Diferente das pessoas que manifestam o Nkisi, ou seja, que entram em transe e passam por todo o processo descrito acima, Makotas têm livre acesso a todos esses rituais antes de completarem seus sete anos de iniciadas, idade de “maioridade” no candomblé, o que as coloca em alto posto na hierarquia da religião e detona, muitas vezes, competições e vaidades na harmonia do terreiro. Ainda segundo Salas (2017, p. 79), essas mulheres “nascem de pé”.
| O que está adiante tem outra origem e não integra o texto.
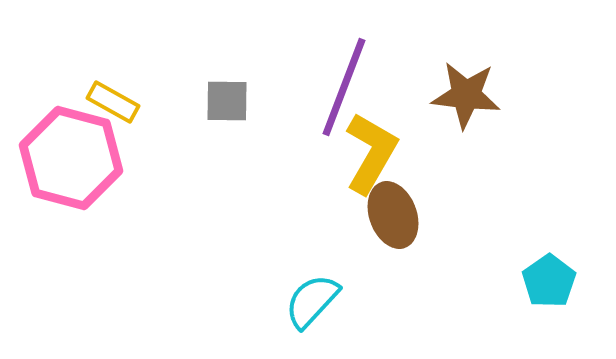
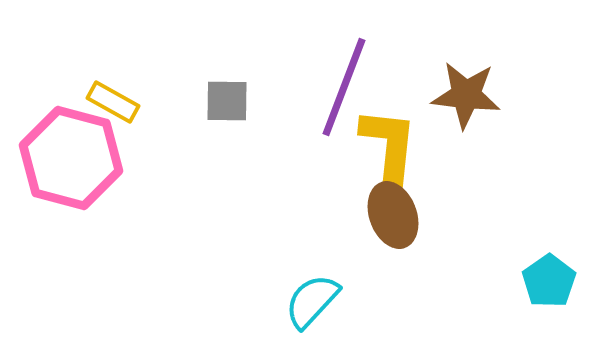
yellow L-shape: moved 18 px right, 8 px up; rotated 24 degrees counterclockwise
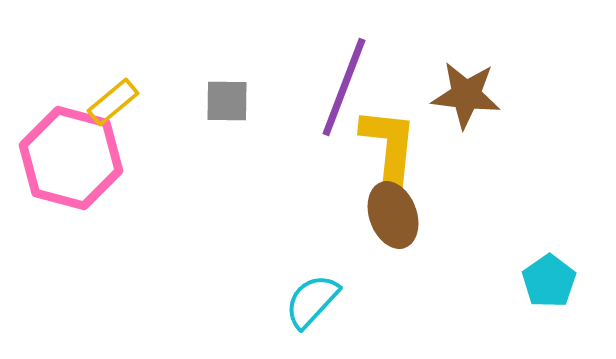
yellow rectangle: rotated 69 degrees counterclockwise
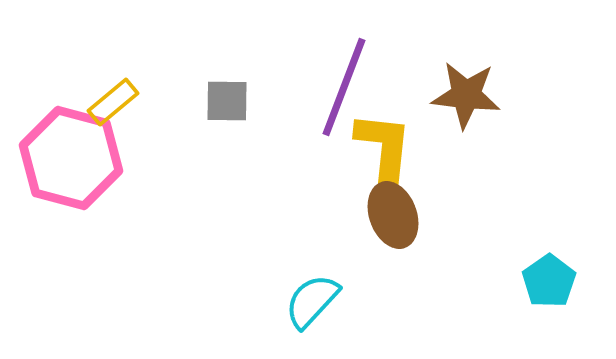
yellow L-shape: moved 5 px left, 4 px down
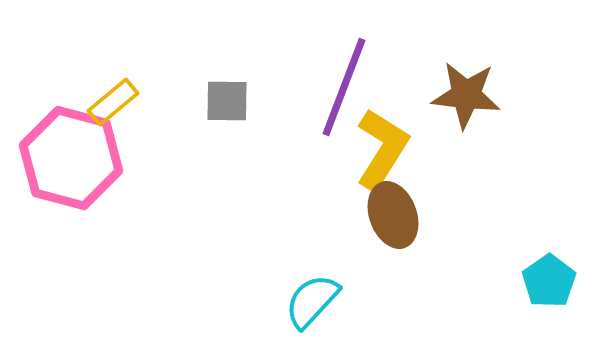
yellow L-shape: moved 2 px left; rotated 26 degrees clockwise
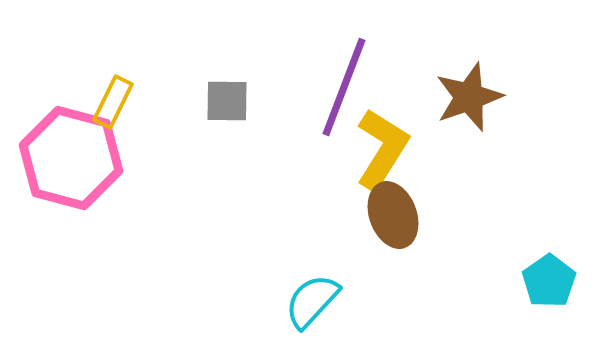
brown star: moved 3 px right, 2 px down; rotated 26 degrees counterclockwise
yellow rectangle: rotated 24 degrees counterclockwise
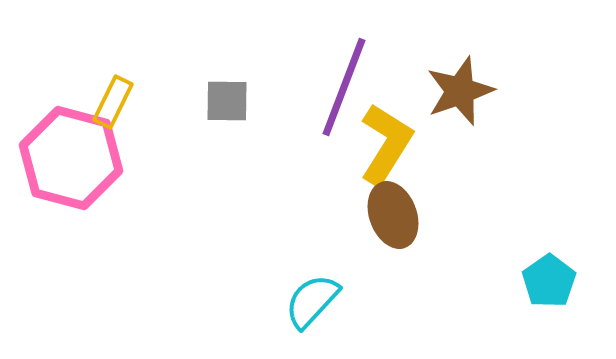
brown star: moved 9 px left, 6 px up
yellow L-shape: moved 4 px right, 5 px up
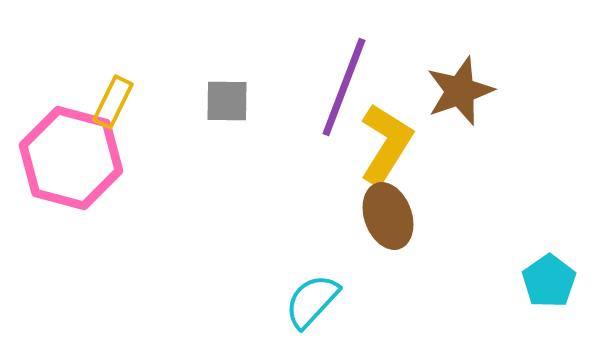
brown ellipse: moved 5 px left, 1 px down
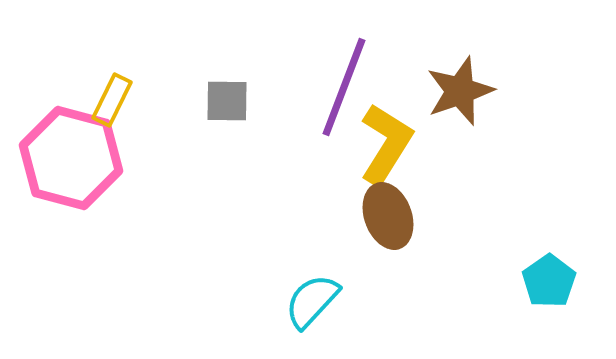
yellow rectangle: moved 1 px left, 2 px up
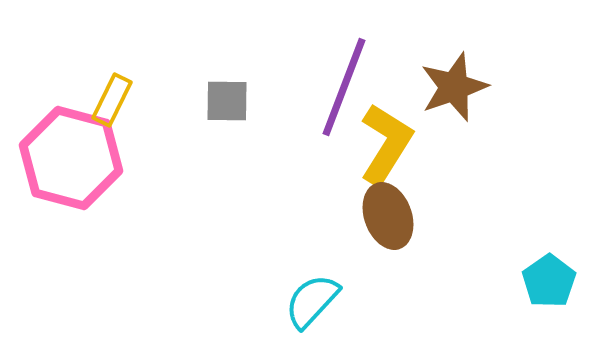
brown star: moved 6 px left, 4 px up
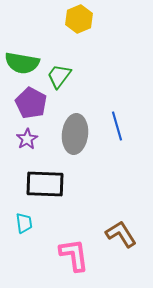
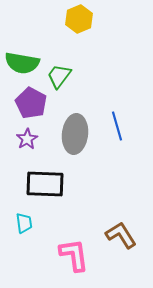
brown L-shape: moved 1 px down
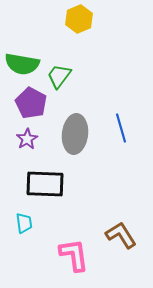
green semicircle: moved 1 px down
blue line: moved 4 px right, 2 px down
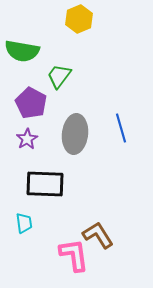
green semicircle: moved 13 px up
brown L-shape: moved 23 px left
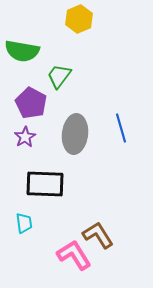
purple star: moved 2 px left, 2 px up
pink L-shape: rotated 24 degrees counterclockwise
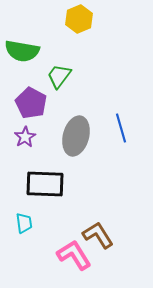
gray ellipse: moved 1 px right, 2 px down; rotated 9 degrees clockwise
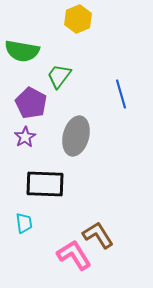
yellow hexagon: moved 1 px left
blue line: moved 34 px up
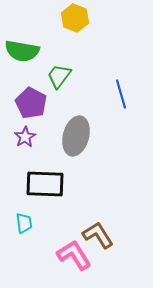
yellow hexagon: moved 3 px left, 1 px up; rotated 16 degrees counterclockwise
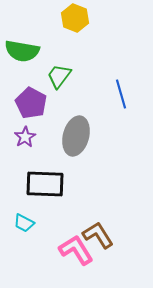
cyan trapezoid: rotated 125 degrees clockwise
pink L-shape: moved 2 px right, 5 px up
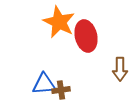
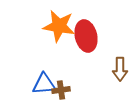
orange star: moved 4 px down; rotated 16 degrees counterclockwise
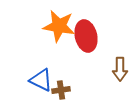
blue triangle: moved 3 px left, 4 px up; rotated 30 degrees clockwise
Maria foi apontada, ou seja, escolhida em julho de 2019, por Zazi, Nkisi do fogo e da justiça de Tat’etu Zazemavuloya, zelador da casa. No dia 3 de agosto, Maria era apresentada a toda a comunidade do terreiro já como Mukindalu, nome que ganhou do sagrado e que será reconhecido daqui em diante na religião, sua dijina11 . Mukindalu, a partir de agora, acompanhará Zazi em cada dança, em cada passo dele em Terra, assim como ele a acompanhará em seu crescimento e amadurecimento dentro e fora da religião. Ela, a partir de agora, será os olhos do rei enquanto os de seu filho estiverem cerrados para lhe referenciar.
A confirmação: é preciso conhecer e respeitar
Na foto (Figura 2) que ora trazemos, Maria surge no sambilè, salão público de um terreiro de Angola, com sua indumentária de festa. Sobre suas roupas, já em renda de qualidade, está sua faixa com os dizeres que tornam público que, a partir de agora, ela é uma Makota confirmada. Quem a tira do indemburo - quarto onde são feitos os rituais de feitura e que não são públicos, comparados metaforicamente, por muitos, ao útero materno, pois ali se nasce para uma nova vida - é Zazi, Nkisi masculino, ligado ao fogo, à justiça e aos trovões, como já mencionamos — o mesmo que a apontou e escolheu. A menina que, antes era conhecida apenas como Maria, está com sua cabeça nua por baixo de seu ojá que, agora, é de renda e, desde esse dia, ela será chamada de Munkidalu. A menina, tão pequena, se tornou mãe. Todos os presentes, no terreiro, com exceção dos pais de santo, se ajoelham perante ela.
O candomblé, independente da nação à que pertença, é uma religião de tradição iniciática. Só após o processo de iniciação, a pessoa poderá acompanhar e vivenciar determinados rituais e preceitos. Isso vale para todos, até para os escolhidos. Após a suspensão numa cadeira, ato descrito acima como forma de predileção, a Makota passa pelo mesmo processo ritualístico de iniciação, que culminará também numa festa pública, mas entre uma festa e outra, há a obrigação.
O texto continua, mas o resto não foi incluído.